Горький первый вылетел за дверь. Уже на своих спутниках злость сорвал:
— Ну это все. К черту!.. Домой!
Полетел пешедралом. Чего ж, с такими‑то длинными ногами!
Дома щеколду откинул все тот же Савва, тыкаясь в створ револьвером. Из‑за плеча его потягивалась разрумянившаяся от вина — чего же больше! — Машенька Андреева, совсем по-домашнему взлохмаченная.
— Не скучали, небось? Да убери ты револьверище‑то, идол! — отвел в сторону Маши эту опасную игрушку.
Савва Морозов сам на крик перешел:
— Где тебя черти носят? Думай, что хошь!
— Ага, вы обо мне думали. Пока я у Святополка да у Витте коньяки попивал!
— Ладно ёрничать, рассказывай.
Горький рассказал, какие-такие коньяки весь этот вечер распивал.

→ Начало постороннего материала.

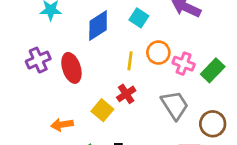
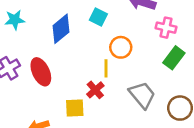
yellow line: (130, 61) -> (106, 68), moved
pink cross: (184, 64) -> (166, 28), moved
yellow square: (102, 110) -> (75, 108), turned -36

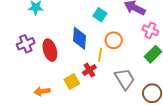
blue diamond: (61, 29) -> (80, 38), moved, turned -55
yellow square: (75, 108) -> (72, 81), turned -35

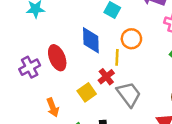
purple cross: (26, 44) -> (30, 67), moved
gray trapezoid: (125, 79) -> (129, 94), moved
orange arrow: (42, 91) -> (53, 107), turned -98

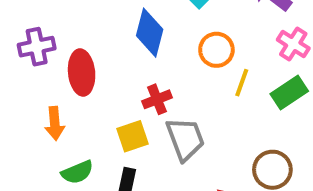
yellow line: (117, 57) -> (242, 83), moved
red ellipse: (57, 58) -> (82, 73), moved
yellow square: (87, 92) -> (132, 136), moved

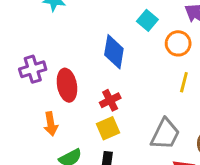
orange circle: (216, 50) -> (178, 43), moved
red cross: (157, 99) -> (110, 100), moved
gray trapezoid: (185, 139) -> (165, 134), moved, turned 52

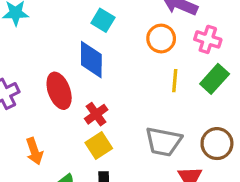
cyan square: (147, 20) -> (103, 20), moved
red ellipse: (67, 85) -> (59, 91), moved
gray trapezoid: (165, 134) -> (163, 142), turned 84

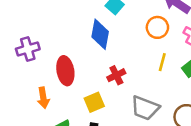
red ellipse: (59, 91) -> (65, 71), moved
red cross: (96, 114) -> (116, 75), moved

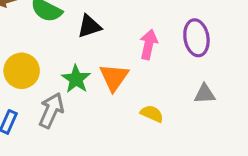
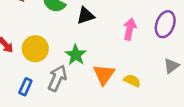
purple ellipse: (196, 38) -> (165, 24), turned 30
orange triangle: (114, 77) -> (104, 74), moved
gray triangle: (205, 94) -> (171, 66), turned -35

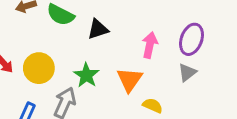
gray triangle: (171, 66) -> (187, 72), moved
orange triangle: (104, 74) -> (130, 80), moved

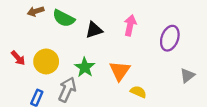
pink arrow: (150, 45) -> (130, 25), moved
gray triangle: (187, 72) -> (187, 75), moved

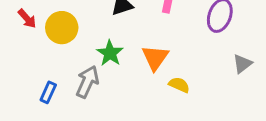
red arrow: (18, 58) -> (27, 19), moved
yellow circle: (46, 61) -> (62, 28), moved

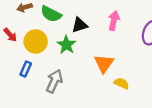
green star: (110, 53) -> (66, 45), moved
blue rectangle: (48, 92) -> (26, 69), moved

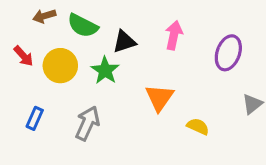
blue rectangle: (26, 69) -> (35, 118), moved
yellow semicircle: (121, 83) -> (198, 126), moved

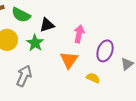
pink arrow: (174, 35) -> (79, 34), moved
purple ellipse: (228, 53) -> (105, 51), moved

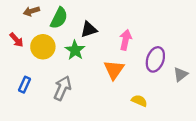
green semicircle: (21, 15) -> (59, 18), turned -90
yellow semicircle: (93, 78) -> (139, 101), moved

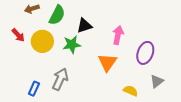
green star: (75, 50) -> (72, 45), turned 30
gray triangle: (181, 74) -> (157, 81), moved
blue rectangle: (25, 85) -> (34, 89), moved

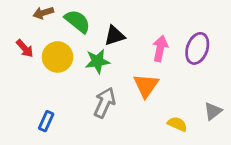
green semicircle: (57, 15) -> (77, 21), turned -78
purple ellipse: (145, 53) -> (197, 48), moved
gray arrow: (60, 79) -> (105, 103), moved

Савва Морозов тряхнул бизоньим, но не как у Витте — по-бычьи окатым и красивым лбом:
— Так! Прав я был, что отказался лезть еще и в вашу делегацию. Напрасно и ты путаешься в такие дела. Давай‑ка лучше посидим за столом, а Мария Федоровна нам прислужит. Так ведь?
— Так, мои хорошие! — крутанула она по-зимнему тяжелым подолом, убегая на кухню.
Обняв сердитого друга за талию и увлекая его к столу, Савва Морозов уже без всяких
шуток попенял:
— У меня предчувствие, что завтра тебе, как и многим другим, свернут голову. Она еще держится на дурных плечах?
— Чего меня загодя хоронишь, идол?
— Не хороню — от похорон отговариваю. Держишь ли в кармане мой револьвер?
— Ах да. Забыл, однако, дома. Стрелять‑то я все равно не умею. Знаешь ведь сам: когда в молодости хотел застрелиться — ничего из того не вышло. Зря только легкое продырявил. Кашляю вот теперь.
И в самом деле, кашлем зашелся.
Но Савва наставлял уже без жалости:
— Завтра револьверишко не забудь. А еще лучше — обожди меня, один не выходи на улицу. Вместе отстреливаться будем. Я зайду за тобой часиков в восемь. Лады? Адью! — Это уже Марии Федоровне кивнул, которая с подносом выходила из кухни. — Вдвоем посидите, авось не поругаетесь. — Он стремительно встал из‑за стола и пошел к вешалке. — В восемь! Дольше не держи его, Машенька. — лукаво склонил в ее сторону тугую шею.